The internet is increasingly influencing our diet and attitudes towards food – from online advertising about the latest diet plan, to accessing nutritional information about what you’re eating, ordering take-away via a smartphone and mobile applications able to assist with developing a grocery list.

The recent media discussions regarding traffic light food labelling have made nutrition a hot national topic – even more so now information about any kind of food is available at the press of a button. We’ve also seen an explosion of apps designed to help us make considered decisions about food and avoid the danger of eating hidden fats and sugars.  One that was launched this week is ‘food switch’- positioned as a tool to empower Australian shoppers to make healthier food choices. The app allows users to scan the barcode of packaged foods using their iPhone camera and receive easy to understand nutritional advice.

New Year resolutions

January is typically the month to kick-start our healthy eating resolutions and the nation’s dietitians are encouraging Australians to take part in a healthy ‘pledge’ campaign in tangent with Australia’s Healthy Weight Week (22-29 January). This social-media based campaign encourages users to publish their pledges via a Facebook page and Twitter profile. Ten years ago, such a supportive and motivating digital platform would not have existed, but in today’s social media environment, we are able to benefit from immediate, interactive digital programs.


Online support

Weight management is also big business online, with the availability of personalised online tools for those who want to access support and information in the comfort of their homes. This is particularly helpful to those situated in remote areas of Australia and who don’t feel comfortable attending a face-to-face meeting. Weight Watchers Online enables people to remotely track what they are eating, monitor their weight and develop an interactive shopping list.

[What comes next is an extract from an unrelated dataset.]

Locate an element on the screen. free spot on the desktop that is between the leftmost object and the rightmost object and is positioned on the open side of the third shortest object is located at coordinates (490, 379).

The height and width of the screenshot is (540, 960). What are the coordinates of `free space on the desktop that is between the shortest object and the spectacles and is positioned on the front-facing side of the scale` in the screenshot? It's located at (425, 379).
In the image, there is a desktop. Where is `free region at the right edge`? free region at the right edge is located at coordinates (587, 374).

The Government has also launched a number of digital initiatives providing nutritional support. There is the Healthy kids: Eat well, get active website, positioned as a ‘one stop shop’ of information about healthy eating and physical activity for parents and carers, teachers and childcare workers, health and other professionals and kids and teens . There is also the Government’s digital Swap It, Don’t Stop It campaign encompassing a mobile app and website, helping users to make healthier choices.

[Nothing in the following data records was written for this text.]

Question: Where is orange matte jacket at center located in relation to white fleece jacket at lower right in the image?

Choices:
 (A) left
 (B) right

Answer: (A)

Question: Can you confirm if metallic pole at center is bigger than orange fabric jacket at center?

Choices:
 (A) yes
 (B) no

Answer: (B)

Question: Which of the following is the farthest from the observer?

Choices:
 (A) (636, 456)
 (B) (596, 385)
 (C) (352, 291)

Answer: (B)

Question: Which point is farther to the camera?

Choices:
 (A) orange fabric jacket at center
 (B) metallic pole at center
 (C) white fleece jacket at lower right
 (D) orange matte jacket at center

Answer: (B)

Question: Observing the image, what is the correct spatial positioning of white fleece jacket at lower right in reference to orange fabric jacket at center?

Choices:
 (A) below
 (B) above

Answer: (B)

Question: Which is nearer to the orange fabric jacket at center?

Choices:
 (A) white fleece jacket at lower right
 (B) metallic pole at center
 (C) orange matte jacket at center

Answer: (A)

Accredited practicing dietitian and infant nutritionist Kate di Prima says, “More often than not, patients I see are educated about food and what they’re feeding their families. A contributing factor is the plethora of information accessible via the internet. It’s important to use reputable sources – there is a lot of dialogue happening, which can sometimes seem overwhelming. The flip side is we’re inspired to cook more adventurously and use ingredients that we may not have previously considered.”

Fashionable nutrition

Indeed, examples such as the Create Nutrition blog and journalist/media commentator Sarah Wilson’s blog define modern, fashionable nutrition.

In this day and age, smartphones mean that every one of us is a potential food critic, having the ability to write immediate, online reviews, while seated in the restaurant. This in turn means that food standards need to be high.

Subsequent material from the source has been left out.